▶ **EXERCISE DETAILS**: In how many lines of the records below does the word "custom" appear? Answer with the number alone.

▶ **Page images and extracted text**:
══════
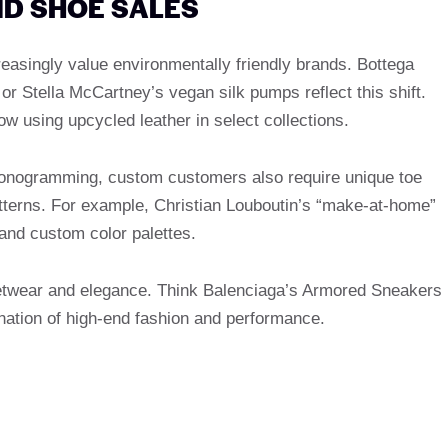
ND SHOE SALES
creasingly value environmentally friendly brands. Bottega
r Stella McCartney’s vegan silk pumps reflect this shift.
w using upcycled leather in select collections.
 monogramming, custom customers also require unique toe
tterns. For example, Christian Louboutin’s “make-at-home”
and custom color palettes.
eetwear and elegance. Think Balenciaga’s Armored Sneakers
ation of high-end fashion and performance.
══════
▶ **TASK ANSWER**: 2